Pressefreiheit in Sachsen – Polizei behindert Journalisten

Nachtrag zu dem kurzen Video vom Wochenende, in dem gezeigt wurde, wie sich die sächsische Polizei auf Nachfrage von Pegidioten zum Steigbügelhalter der Rechten machen lässt: Frontal 21 hat den Vorfall jetzt noch mal protokolliert gezeigt – und es wird nicht besser. Hier in der Mediathek.

Die sächsische Polizei, das sächsische Innenministerium und auch der sächsische Ministerpräsident waren im Vorfeld dieses Protokolls sehr sicher, dass da alles nach rechtsstaatlichen Grundlagen verlaufen ist und haben sich gegenseitig auf ihre Schultern geklopft. Ich hoffe die schmerzen jetzt bei allen, weiß aber, dass dem kaum so sein wird.
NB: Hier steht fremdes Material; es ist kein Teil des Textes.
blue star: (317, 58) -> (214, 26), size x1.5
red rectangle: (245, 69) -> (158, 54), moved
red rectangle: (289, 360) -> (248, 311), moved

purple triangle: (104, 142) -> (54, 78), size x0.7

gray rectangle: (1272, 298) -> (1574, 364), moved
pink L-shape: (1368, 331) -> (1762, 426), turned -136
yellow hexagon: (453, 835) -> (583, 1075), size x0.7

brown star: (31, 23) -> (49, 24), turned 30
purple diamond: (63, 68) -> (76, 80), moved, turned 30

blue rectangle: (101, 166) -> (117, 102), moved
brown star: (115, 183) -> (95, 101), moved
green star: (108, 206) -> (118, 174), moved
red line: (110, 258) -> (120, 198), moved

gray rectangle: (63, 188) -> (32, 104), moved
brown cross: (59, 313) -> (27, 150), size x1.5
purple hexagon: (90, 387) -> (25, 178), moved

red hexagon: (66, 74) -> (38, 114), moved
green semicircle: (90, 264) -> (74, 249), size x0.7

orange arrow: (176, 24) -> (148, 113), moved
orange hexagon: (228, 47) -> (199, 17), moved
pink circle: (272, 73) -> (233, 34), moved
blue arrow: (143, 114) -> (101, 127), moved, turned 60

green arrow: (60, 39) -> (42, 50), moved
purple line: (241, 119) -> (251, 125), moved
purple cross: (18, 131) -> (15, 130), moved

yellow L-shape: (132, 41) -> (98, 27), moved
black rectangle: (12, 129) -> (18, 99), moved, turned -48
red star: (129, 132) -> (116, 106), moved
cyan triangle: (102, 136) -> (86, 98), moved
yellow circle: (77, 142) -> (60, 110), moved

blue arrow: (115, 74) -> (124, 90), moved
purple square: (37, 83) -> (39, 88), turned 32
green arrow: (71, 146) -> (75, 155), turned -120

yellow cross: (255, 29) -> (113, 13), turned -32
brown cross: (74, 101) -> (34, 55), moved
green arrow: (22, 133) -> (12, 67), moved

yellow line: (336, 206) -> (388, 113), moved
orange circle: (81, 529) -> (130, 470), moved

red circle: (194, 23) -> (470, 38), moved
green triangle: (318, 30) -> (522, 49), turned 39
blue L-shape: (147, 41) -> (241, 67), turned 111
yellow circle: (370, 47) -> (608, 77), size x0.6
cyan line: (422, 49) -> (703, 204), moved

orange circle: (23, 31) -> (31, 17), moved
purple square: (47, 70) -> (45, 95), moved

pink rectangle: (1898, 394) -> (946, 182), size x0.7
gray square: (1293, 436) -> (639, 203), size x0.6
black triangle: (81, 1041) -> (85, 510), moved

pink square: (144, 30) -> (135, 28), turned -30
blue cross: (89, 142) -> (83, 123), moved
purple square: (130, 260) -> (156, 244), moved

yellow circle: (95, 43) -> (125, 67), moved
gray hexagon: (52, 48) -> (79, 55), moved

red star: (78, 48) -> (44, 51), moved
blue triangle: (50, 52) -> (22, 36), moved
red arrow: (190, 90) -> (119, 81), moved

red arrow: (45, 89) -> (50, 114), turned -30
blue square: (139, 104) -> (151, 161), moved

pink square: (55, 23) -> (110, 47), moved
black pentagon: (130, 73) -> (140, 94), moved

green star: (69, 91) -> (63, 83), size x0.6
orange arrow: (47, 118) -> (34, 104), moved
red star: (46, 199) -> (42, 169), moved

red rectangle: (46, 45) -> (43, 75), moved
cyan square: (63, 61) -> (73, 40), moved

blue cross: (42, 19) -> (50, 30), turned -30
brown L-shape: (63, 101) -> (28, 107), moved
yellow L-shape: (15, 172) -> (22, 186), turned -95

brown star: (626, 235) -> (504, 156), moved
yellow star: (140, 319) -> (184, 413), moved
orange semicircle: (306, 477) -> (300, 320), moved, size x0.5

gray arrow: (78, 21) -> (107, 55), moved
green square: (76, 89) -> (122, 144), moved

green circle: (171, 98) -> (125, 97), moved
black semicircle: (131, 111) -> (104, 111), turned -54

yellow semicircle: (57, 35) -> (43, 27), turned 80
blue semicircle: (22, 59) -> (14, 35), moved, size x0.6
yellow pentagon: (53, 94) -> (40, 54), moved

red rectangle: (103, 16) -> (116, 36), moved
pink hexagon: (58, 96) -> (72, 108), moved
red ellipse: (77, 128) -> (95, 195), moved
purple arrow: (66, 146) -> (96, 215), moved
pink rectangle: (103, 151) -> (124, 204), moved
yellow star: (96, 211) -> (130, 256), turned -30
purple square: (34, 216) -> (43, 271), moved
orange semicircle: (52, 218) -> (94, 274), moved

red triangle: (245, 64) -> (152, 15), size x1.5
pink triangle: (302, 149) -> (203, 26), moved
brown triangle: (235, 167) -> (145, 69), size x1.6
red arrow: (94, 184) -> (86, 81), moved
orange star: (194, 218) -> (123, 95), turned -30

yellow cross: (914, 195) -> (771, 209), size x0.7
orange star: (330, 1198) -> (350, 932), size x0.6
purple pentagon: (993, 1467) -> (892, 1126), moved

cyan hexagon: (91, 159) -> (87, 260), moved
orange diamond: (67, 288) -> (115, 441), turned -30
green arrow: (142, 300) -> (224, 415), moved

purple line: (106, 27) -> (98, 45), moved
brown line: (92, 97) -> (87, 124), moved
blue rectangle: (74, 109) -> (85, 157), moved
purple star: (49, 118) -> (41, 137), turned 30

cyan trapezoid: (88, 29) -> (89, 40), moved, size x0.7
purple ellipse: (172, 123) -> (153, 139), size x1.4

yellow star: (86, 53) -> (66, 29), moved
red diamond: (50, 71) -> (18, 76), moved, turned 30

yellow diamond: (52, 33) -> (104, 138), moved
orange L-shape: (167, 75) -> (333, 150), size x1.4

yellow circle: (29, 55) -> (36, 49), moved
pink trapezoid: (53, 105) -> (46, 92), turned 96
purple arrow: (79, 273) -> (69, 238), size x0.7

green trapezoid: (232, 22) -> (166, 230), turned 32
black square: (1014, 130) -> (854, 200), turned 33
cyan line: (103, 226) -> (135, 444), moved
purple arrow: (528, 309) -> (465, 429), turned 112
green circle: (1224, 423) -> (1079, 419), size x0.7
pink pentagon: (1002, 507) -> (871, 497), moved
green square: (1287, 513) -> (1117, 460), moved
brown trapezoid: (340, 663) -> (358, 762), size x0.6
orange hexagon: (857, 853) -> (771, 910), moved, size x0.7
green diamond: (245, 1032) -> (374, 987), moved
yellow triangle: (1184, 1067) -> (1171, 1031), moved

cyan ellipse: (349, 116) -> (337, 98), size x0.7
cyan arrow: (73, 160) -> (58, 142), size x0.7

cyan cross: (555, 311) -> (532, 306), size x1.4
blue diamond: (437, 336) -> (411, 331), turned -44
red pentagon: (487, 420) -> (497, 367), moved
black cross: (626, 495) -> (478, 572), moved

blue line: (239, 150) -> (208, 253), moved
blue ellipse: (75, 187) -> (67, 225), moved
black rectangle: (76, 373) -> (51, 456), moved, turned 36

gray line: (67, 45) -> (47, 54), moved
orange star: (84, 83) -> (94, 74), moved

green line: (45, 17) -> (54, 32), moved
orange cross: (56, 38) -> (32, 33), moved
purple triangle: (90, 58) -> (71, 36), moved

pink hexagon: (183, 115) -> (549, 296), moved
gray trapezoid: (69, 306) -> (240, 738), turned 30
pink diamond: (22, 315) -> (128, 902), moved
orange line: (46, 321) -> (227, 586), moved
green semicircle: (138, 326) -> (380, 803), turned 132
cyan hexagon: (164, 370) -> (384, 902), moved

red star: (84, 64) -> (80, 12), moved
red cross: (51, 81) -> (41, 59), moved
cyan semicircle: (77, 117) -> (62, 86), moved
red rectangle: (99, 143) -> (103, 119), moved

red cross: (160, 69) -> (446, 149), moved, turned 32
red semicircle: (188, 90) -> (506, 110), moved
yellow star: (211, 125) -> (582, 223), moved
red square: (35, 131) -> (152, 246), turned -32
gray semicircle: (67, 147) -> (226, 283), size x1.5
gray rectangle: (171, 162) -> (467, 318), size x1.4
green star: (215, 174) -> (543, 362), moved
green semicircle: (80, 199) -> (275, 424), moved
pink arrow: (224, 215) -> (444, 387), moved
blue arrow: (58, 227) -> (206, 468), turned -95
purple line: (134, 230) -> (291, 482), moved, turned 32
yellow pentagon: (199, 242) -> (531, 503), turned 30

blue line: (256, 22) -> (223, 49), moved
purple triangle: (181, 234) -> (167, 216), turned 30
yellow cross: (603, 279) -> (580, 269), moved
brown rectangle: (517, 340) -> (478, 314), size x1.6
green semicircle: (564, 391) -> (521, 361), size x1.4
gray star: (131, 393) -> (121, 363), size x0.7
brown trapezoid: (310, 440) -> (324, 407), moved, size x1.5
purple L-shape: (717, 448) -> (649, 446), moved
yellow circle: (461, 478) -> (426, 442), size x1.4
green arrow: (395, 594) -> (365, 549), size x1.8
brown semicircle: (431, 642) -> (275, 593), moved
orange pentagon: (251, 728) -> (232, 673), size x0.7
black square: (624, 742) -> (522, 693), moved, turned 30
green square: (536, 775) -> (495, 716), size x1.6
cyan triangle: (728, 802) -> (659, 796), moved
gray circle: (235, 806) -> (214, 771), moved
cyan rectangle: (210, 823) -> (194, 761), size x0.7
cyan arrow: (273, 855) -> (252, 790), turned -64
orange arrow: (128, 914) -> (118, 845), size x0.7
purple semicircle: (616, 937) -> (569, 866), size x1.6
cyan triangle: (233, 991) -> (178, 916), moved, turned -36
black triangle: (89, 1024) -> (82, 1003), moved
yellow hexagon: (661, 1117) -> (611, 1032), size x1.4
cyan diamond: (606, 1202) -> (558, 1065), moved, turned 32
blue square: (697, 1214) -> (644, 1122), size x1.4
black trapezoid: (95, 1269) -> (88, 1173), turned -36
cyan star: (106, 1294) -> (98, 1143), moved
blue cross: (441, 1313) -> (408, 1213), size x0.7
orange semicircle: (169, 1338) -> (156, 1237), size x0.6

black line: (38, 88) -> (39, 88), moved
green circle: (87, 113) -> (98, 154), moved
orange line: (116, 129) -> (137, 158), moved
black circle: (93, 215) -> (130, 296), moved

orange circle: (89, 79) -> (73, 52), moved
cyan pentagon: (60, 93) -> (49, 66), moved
Schwere Zeiten.

Am Rande des Besuchs der Bundeskanzlerin in Dresden ist ein Kamerateam, das im Auftrag des ZDF unterwegs war, etwa eine Dreiviertelstunde von der Polizei festgehalten worden. Das Team war vorher von einzelnen Pegida-Demonstranten verbal angegriffen

Am Rande:

Alles so kaputt.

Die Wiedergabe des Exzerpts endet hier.